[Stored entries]

------

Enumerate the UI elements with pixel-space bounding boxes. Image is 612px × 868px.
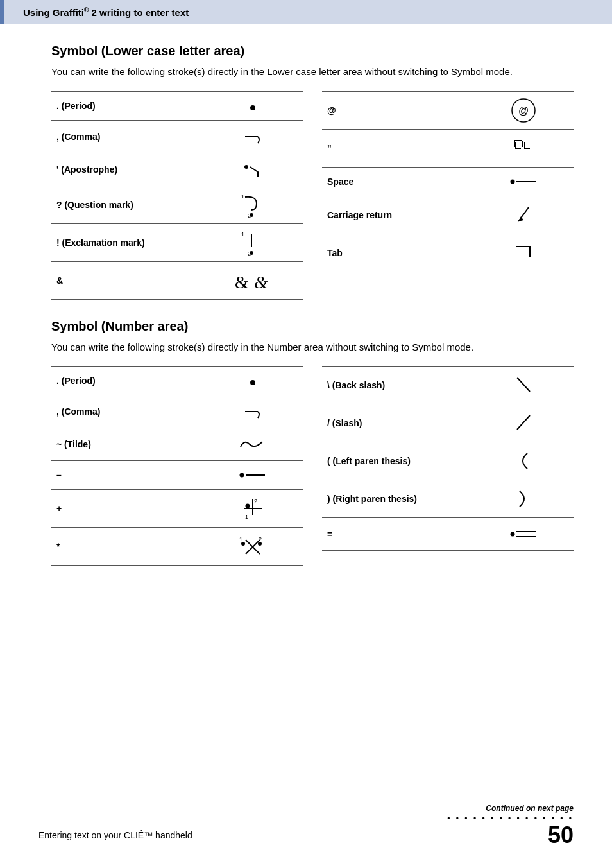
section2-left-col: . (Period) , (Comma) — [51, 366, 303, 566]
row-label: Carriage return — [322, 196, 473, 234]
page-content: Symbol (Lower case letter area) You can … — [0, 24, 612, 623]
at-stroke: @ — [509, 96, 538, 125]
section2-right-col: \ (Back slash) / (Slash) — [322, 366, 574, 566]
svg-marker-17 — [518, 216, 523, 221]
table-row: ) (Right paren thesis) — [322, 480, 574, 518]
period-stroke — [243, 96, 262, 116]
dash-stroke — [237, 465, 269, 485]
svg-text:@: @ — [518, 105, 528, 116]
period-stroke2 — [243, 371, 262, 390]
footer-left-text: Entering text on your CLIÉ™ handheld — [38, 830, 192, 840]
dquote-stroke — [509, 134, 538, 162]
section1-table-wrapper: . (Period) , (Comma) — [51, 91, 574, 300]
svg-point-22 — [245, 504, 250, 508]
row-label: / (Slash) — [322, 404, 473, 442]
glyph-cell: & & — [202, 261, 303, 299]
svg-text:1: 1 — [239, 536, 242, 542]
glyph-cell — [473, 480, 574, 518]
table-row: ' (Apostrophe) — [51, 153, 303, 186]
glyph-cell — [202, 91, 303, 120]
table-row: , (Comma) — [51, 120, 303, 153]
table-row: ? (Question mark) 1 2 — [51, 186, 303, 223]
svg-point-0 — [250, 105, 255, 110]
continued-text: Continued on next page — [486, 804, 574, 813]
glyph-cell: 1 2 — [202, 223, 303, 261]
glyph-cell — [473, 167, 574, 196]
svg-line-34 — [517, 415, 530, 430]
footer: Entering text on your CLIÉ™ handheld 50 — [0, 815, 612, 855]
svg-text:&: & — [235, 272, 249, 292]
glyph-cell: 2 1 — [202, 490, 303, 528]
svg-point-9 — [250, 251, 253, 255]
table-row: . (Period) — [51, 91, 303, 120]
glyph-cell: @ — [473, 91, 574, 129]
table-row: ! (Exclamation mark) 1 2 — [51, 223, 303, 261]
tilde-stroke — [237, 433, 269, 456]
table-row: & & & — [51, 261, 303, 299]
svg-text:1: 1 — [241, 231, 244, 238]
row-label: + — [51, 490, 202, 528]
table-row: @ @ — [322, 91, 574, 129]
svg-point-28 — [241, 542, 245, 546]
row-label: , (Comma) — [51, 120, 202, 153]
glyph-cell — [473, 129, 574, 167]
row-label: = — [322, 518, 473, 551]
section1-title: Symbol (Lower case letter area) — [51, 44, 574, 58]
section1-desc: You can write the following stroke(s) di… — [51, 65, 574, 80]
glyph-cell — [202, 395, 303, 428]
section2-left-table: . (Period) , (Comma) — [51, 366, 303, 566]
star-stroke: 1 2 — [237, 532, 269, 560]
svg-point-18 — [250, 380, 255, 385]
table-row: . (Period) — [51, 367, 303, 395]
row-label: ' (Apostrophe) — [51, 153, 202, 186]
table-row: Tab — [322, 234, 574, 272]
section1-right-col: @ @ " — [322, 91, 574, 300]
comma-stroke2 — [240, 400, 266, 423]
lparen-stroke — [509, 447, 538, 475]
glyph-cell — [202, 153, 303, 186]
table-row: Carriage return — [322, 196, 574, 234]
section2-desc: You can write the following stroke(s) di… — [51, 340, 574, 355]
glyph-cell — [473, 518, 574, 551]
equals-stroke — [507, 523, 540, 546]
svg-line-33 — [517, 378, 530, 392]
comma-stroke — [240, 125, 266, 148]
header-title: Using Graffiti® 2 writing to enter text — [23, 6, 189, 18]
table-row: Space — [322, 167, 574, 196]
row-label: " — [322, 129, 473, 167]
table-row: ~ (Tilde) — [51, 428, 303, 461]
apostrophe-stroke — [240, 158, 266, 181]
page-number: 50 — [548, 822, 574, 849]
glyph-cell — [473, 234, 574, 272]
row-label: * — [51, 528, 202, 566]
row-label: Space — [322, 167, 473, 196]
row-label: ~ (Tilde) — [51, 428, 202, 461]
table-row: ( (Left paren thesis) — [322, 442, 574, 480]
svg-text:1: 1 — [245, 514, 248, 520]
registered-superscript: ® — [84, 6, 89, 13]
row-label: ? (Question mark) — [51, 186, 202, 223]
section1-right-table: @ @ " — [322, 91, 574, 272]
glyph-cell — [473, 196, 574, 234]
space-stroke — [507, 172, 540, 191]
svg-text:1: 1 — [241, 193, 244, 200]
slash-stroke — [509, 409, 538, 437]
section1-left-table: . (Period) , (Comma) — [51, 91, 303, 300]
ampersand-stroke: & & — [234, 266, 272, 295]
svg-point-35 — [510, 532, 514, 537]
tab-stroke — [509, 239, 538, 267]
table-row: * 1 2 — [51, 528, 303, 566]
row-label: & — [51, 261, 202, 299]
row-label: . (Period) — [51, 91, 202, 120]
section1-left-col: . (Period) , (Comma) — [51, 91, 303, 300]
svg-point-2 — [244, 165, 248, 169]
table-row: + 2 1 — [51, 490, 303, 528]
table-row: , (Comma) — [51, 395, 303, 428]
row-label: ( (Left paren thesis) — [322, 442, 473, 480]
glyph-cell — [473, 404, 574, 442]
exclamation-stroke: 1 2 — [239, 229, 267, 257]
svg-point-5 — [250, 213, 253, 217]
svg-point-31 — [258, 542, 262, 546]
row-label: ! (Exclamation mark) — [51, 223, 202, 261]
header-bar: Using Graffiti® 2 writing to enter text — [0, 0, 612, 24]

------

Instructions to follow -> The records above are to be transcribed word for word. Skip the images.

Solved problem ->
Enumerate the UI elements with pixel-space bounding boxes. Image is 612px × 868px.
section2-left-col: . (Period) , (Comma) — [51, 366, 303, 566]
row-label: Carriage return — [322, 196, 473, 234]
page-content: Symbol (Lower case letter area) You can … — [0, 24, 612, 623]
at-stroke: @ — [509, 96, 538, 125]
section2-right-col: \ (Back slash) / (Slash) — [322, 366, 574, 566]
svg-marker-17 — [518, 216, 523, 221]
table-row: ) (Right paren thesis) — [322, 480, 574, 518]
period-stroke — [243, 96, 262, 116]
dash-stroke — [237, 465, 269, 485]
svg-text:@: @ — [518, 105, 528, 116]
period-stroke2 — [243, 371, 262, 390]
footer-left-text: Entering text on your CLIÉ™ handheld — [38, 830, 192, 840]
dquote-stroke — [509, 134, 538, 162]
section1-table-wrapper: . (Period) , (Comma) — [51, 91, 574, 300]
svg-point-22 — [245, 504, 250, 508]
row-label: / (Slash) — [322, 404, 473, 442]
glyph-cell: & & — [202, 261, 303, 299]
svg-text:1: 1 — [239, 536, 242, 542]
glyph-cell — [473, 480, 574, 518]
table-row: ' (Apostrophe) — [51, 153, 303, 186]
glyph-cell — [202, 91, 303, 120]
table-row: , (Comma) — [51, 120, 303, 153]
table-row: ? (Question mark) 1 2 — [51, 186, 303, 223]
svg-point-0 — [250, 105, 255, 110]
continued-text: Continued on next page — [486, 804, 574, 813]
glyph-cell: 1 2 — [202, 223, 303, 261]
glyph-cell — [473, 167, 574, 196]
svg-line-34 — [517, 415, 530, 430]
footer: Entering text on your CLIÉ™ handheld 50 — [0, 815, 612, 855]
svg-text:&: & — [235, 272, 249, 292]
glyph-cell: 2 1 — [202, 490, 303, 528]
svg-point-9 — [250, 251, 253, 255]
table-row: . (Period) — [51, 91, 303, 120]
glyph-cell: @ — [473, 91, 574, 129]
table-row: ! (Exclamation mark) 1 2 — [51, 223, 303, 261]
tilde-stroke — [237, 433, 269, 456]
table-row: & & & — [51, 261, 303, 299]
svg-text:1: 1 — [241, 231, 244, 238]
row-label: + — [51, 490, 202, 528]
table-row: @ @ — [322, 91, 574, 129]
svg-point-28 — [241, 542, 245, 546]
row-label: , (Comma) — [51, 120, 202, 153]
glyph-cell — [473, 129, 574, 167]
row-label: = — [322, 518, 473, 551]
section1-title: Symbol (Lower case letter area) — [51, 44, 574, 58]
section1-desc: You can write the following stroke(s) di… — [51, 65, 574, 80]
glyph-cell — [202, 395, 303, 428]
section2-left-table: . (Period) , (Comma) — [51, 366, 303, 566]
star-stroke: 1 2 — [237, 532, 269, 560]
svg-point-18 — [250, 380, 255, 385]
table-row: . (Period) — [51, 367, 303, 395]
row-label: ' (Apostrophe) — [51, 153, 202, 186]
table-row: Tab — [322, 234, 574, 272]
section1-right-col: @ @ " — [322, 91, 574, 300]
comma-stroke2 — [240, 400, 266, 423]
lparen-stroke — [509, 447, 538, 475]
glyph-cell — [202, 153, 303, 186]
table-row: Carriage return — [322, 196, 574, 234]
section2-desc: You can write the following stroke(s) di… — [51, 340, 574, 355]
glyph-cell — [473, 518, 574, 551]
equals-stroke — [507, 523, 540, 546]
svg-line-33 — [517, 378, 530, 392]
comma-stroke — [240, 125, 266, 148]
header-title: Using Graffiti® 2 writing to enter text — [23, 6, 189, 18]
table-row: Space — [322, 167, 574, 196]
row-label: " — [322, 129, 473, 167]
table-row: ~ (Tilde) — [51, 428, 303, 461]
apostrophe-stroke — [240, 158, 266, 181]
page-number: 50 — [548, 822, 574, 849]
glyph-cell — [473, 234, 574, 272]
row-label: * — [51, 528, 202, 566]
row-label: Space — [322, 167, 473, 196]
row-label: ~ (Tilde) — [51, 428, 202, 461]
table-row: ( (Left paren thesis) — [322, 442, 574, 480]
svg-text:1: 1 — [245, 514, 248, 520]
registered-superscript: ® — [84, 6, 89, 13]
row-label: ? (Question mark) — [51, 186, 202, 223]
section1-right-table: @ @ " — [322, 91, 574, 272]
glyph-cell — [473, 196, 574, 234]
space-stroke — [507, 172, 540, 191]
svg-text:1: 1 — [241, 193, 244, 200]
slash-stroke — [509, 409, 538, 437]
section1-left-table: . (Period) , (Comma) — [51, 91, 303, 300]
ampersand-stroke: & & — [234, 266, 272, 295]
svg-point-35 — [510, 532, 514, 537]
tab-stroke — [509, 239, 538, 267]
table-row: * 1 2 — [51, 528, 303, 566]
row-label: & — [51, 261, 202, 299]
row-label: . (Period) — [51, 91, 202, 120]
section1-left-col: . (Period) , (Comma) — [51, 91, 303, 300]
svg-point-2 — [244, 165, 248, 169]
table-row: + 2 1 — [51, 490, 303, 528]
table-row: , (Comma) — [51, 395, 303, 428]
row-label: ( (Left paren thesis) — [322, 442, 473, 480]
glyph-cell — [473, 404, 574, 442]
exclamation-stroke: 1 2 — [239, 229, 267, 257]
svg-point-5 — [250, 213, 253, 217]
svg-point-31 — [258, 542, 262, 546]
row-label: ! (Exclamation mark) — [51, 223, 202, 261]
header-bar: Using Graffiti® 2 writing to enter text — [0, 0, 612, 24]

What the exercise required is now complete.